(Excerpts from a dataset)
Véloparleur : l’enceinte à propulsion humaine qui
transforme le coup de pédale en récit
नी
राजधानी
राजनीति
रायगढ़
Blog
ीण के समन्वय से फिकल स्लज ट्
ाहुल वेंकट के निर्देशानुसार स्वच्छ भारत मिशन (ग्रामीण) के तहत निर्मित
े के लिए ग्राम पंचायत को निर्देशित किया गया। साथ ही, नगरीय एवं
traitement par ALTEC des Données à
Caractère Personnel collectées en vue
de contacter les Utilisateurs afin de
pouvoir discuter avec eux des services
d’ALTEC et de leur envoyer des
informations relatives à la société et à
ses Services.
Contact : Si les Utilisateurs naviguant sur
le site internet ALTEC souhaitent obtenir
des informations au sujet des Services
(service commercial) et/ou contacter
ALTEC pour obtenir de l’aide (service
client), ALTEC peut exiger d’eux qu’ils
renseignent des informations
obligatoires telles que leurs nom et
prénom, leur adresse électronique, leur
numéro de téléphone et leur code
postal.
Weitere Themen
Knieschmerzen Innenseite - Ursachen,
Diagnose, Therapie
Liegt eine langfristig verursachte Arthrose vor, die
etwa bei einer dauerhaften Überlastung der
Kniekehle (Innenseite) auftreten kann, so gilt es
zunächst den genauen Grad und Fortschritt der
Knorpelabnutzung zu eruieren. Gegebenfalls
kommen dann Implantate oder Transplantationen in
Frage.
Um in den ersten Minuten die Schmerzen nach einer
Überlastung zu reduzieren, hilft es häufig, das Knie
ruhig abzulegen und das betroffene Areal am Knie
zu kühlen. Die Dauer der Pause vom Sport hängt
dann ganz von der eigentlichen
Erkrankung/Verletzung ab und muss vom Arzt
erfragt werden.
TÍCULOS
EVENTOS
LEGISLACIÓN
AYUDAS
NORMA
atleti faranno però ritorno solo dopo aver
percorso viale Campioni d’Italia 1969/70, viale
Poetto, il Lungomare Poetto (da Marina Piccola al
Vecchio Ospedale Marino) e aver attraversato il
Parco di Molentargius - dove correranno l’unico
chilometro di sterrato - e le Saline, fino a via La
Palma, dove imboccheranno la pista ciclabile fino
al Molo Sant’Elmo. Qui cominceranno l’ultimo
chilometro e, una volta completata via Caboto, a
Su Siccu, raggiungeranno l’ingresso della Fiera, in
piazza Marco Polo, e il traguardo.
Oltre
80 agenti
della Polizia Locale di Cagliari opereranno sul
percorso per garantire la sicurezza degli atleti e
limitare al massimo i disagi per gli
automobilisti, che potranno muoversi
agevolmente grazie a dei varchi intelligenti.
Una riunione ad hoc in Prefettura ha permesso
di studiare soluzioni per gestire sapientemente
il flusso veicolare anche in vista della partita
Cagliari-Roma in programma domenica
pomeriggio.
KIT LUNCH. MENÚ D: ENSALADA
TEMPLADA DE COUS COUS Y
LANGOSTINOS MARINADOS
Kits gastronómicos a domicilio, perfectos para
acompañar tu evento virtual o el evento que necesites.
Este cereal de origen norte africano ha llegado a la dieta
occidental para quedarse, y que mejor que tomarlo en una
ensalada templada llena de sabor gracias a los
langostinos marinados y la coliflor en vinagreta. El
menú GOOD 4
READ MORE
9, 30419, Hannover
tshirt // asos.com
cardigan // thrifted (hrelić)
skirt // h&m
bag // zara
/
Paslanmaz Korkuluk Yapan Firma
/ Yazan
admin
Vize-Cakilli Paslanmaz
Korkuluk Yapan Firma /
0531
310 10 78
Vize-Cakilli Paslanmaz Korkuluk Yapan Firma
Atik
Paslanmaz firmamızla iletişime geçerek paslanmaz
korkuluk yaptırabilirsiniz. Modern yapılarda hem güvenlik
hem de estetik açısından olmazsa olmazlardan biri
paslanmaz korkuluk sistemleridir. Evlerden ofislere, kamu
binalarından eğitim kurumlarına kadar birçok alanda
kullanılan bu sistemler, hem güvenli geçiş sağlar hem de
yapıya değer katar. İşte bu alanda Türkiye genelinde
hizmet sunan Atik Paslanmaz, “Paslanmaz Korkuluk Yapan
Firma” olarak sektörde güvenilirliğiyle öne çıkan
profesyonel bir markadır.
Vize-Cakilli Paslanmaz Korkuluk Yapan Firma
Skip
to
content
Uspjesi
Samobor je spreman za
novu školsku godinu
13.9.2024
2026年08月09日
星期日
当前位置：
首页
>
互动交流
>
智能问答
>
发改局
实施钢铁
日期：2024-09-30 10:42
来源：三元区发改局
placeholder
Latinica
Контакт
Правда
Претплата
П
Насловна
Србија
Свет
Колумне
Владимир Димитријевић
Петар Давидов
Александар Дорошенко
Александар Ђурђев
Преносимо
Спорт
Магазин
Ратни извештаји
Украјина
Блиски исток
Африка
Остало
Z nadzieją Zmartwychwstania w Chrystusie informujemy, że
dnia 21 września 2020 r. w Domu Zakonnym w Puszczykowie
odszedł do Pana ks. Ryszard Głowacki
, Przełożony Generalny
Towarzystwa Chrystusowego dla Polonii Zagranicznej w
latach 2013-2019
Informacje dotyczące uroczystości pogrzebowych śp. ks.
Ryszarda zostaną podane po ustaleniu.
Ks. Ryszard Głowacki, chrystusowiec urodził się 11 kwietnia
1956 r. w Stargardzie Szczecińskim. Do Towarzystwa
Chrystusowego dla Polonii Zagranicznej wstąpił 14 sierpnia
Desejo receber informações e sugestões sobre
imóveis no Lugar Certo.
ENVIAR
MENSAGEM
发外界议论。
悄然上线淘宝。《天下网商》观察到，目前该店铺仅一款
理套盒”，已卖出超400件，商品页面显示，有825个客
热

* **Work order**:
The reply should restate the records above in full, character for character.

* **Response area**:
Véloparleur : l’enceinte à propulsion humaine qui
transforme le coup de pédale en récit
नी
राजधानी
राजनीति
रायगढ़
Blog
ीण के समन्वय से फिकल स्लज ट्
ाहुल वेंकट के निर्देशानुसार स्वच्छ भारत मिशन (ग्रामीण) के तहत निर्मित
े के लिए ग्राम पंचायत को निर्देशित किया गया। साथ ही, नगरीय एवं
traitement par ALTEC des Données à
Caractère Personnel collectées en vue
de contacter les Utilisateurs afin de
pouvoir discuter avec eux des services
d’ALTEC et de leur envoyer des
informations relatives à la société et à
ses Services.
Contact : Si les Utilisateurs naviguant sur
le site internet ALTEC souhaitent obtenir
des informations au sujet des Services
(service commercial) et/ou contacter
ALTEC pour obtenir de l’aide (service
client), ALTEC peut exiger d’eux qu’ils
renseignent des informations
obligatoires telles que leurs nom et
prénom, leur adresse électronique, leur
numéro de téléphone et leur code
postal.
Weitere Themen
Knieschmerzen Innenseite - Ursachen,
Diagnose, Therapie
Liegt eine langfristig verursachte Arthrose vor, die
etwa bei einer dauerhaften Überlastung der
Kniekehle (Innenseite) auftreten kann, so gilt es
zunächst den genauen Grad und Fortschritt der
Knorpelabnutzung zu eruieren. Gegebenfalls
kommen dann Implantate oder Transplantationen in
Frage.
Um in den ersten Minuten die Schmerzen nach einer
Überlastung zu reduzieren, hilft es häufig, das Knie
ruhig abzulegen und das betroffene Areal am Knie
zu kühlen. Die Dauer der Pause vom Sport hängt
dann ganz von der eigentlichen
Erkrankung/Verletzung ab und muss vom Arzt
erfragt werden.
TÍCULOS
EVENTOS
LEGISLACIÓN
AYUDAS
NORMA
atleti faranno però ritorno solo dopo aver
percorso viale Campioni d’Italia 1969/70, viale
Poetto, il Lungomare Poetto (da Marina Piccola al
Vecchio Ospedale Marino) e aver attraversato il
Parco di Molentargius - dove correranno l’unico
chilometro di sterrato - e le Saline, fino a via La
Palma, dove imboccheranno la pista ciclabile fino
al Molo Sant’Elmo. Qui cominceranno l’ultimo
chilometro e, una volta completata via Caboto, a
Su Siccu, raggiungeranno l’ingresso della Fiera, in
piazza Marco Polo, e il traguardo.
Oltre
80 agenti
della Polizia Locale di Cagliari opereranno sul
percorso per garantire la sicurezza degli atleti e
limitare al massimo i disagi per gli
automobilisti, che potranno muoversi
agevolmente grazie a dei varchi intelligenti.
Una riunione ad hoc in Prefettura ha permesso
di studiare soluzioni per gestire sapientemente
il flusso veicolare anche in vista della partita
Cagliari-Roma in programma domenica
pomeriggio.
KIT LUNCH. MENÚ D: ENSALADA
TEMPLADA DE COUS COUS Y
LANGOSTINOS MARINADOS
Kits gastronómicos a domicilio, perfectos para
acompañar tu evento virtual o el evento que necesites.
Este cereal de origen norte africano ha llegado a la dieta
occidental para quedarse, y que mejor que tomarlo en una
ensalada templada llena de sabor gracias a los
langostinos marinados y la coliflor en vinagreta. El
menú GOOD 4
READ MORE
9, 30419, Hannover
tshirt // asos.com
cardigan // thrifted (hrelić)
skirt // h&m
bag // zara
/
Paslanmaz Korkuluk Yapan Firma
/ Yazan
admin
Vize-Cakilli Paslanmaz
Korkuluk Yapan Firma /
0531
310 10 78
Vize-Cakilli Paslanmaz Korkuluk Yapan Firma
Atik
Paslanmaz firmamızla iletişime geçerek paslanmaz
korkuluk yaptırabilirsiniz. Modern yapılarda hem güvenlik
hem de estetik açısından olmazsa olmazlardan biri
paslanmaz korkuluk sistemleridir. Evlerden ofislere, kamu
binalarından eğitim kurumlarına kadar birçok alanda
kullanılan bu sistemler, hem güvenli geçiş sağlar hem de
yapıya değer katar. İşte bu alanda Türkiye genelinde
hizmet sunan Atik Paslanmaz, “Paslanmaz Korkuluk Yapan
Firma” olarak sektörde güvenilirliğiyle öne çıkan
profesyonel bir markadır.
Vize-Cakilli Paslanmaz Korkuluk Yapan Firma
Skip
to
content
Uspjesi
Samobor je spreman za
novu školsku godinu
13.9.2024
2026年08月09日
星期日
当前位置：
首页
>
互动交流
>
智能问答
>
发改局
实施钢铁
日期：2024-09-30 10:42
来源：三元区发改局
placeholder
Latinica
Контакт
Правда
Претплата
П
Насловна
Србија
Свет
Колумне
Владимир Димитријевић
Петар Давидов
Александар Дорошенко
Александар Ђурђев
Преносимо
Спорт
Магазин
Ратни извештаји
Украјина
Блиски исток
Африка
Остало
Z nadzieją Zmartwychwstania w Chrystusie informujemy, że
dnia 21 września 2020 r. w Domu Zakonnym w Puszczykowie
odszedł do Pana ks. Ryszard Głowacki
, Przełożony Generalny
Towarzystwa Chrystusowego dla Polonii Zagranicznej w
latach 2013-2019
Informacje dotyczące uroczystości pogrzebowych śp. ks.
Ryszarda zostaną podane po ustaleniu.
Ks. Ryszard Głowacki, chrystusowiec urodził się 11 kwietnia
1956 r. w Stargardzie Szczecińskim. Do Towarzystwa
Chrystusowego dla Polonii Zagranicznej wstąpił 14 sierpnia
Desejo receber informações e sugestões sobre
imóveis no Lugar Certo.
ENVIAR
MENSAGEM
发外界议论。
悄然上线淘宝。《天下网商》观察到，目前该店铺仅一款
理套盒”，已卖出超400件，商品页面显示，有825个客
热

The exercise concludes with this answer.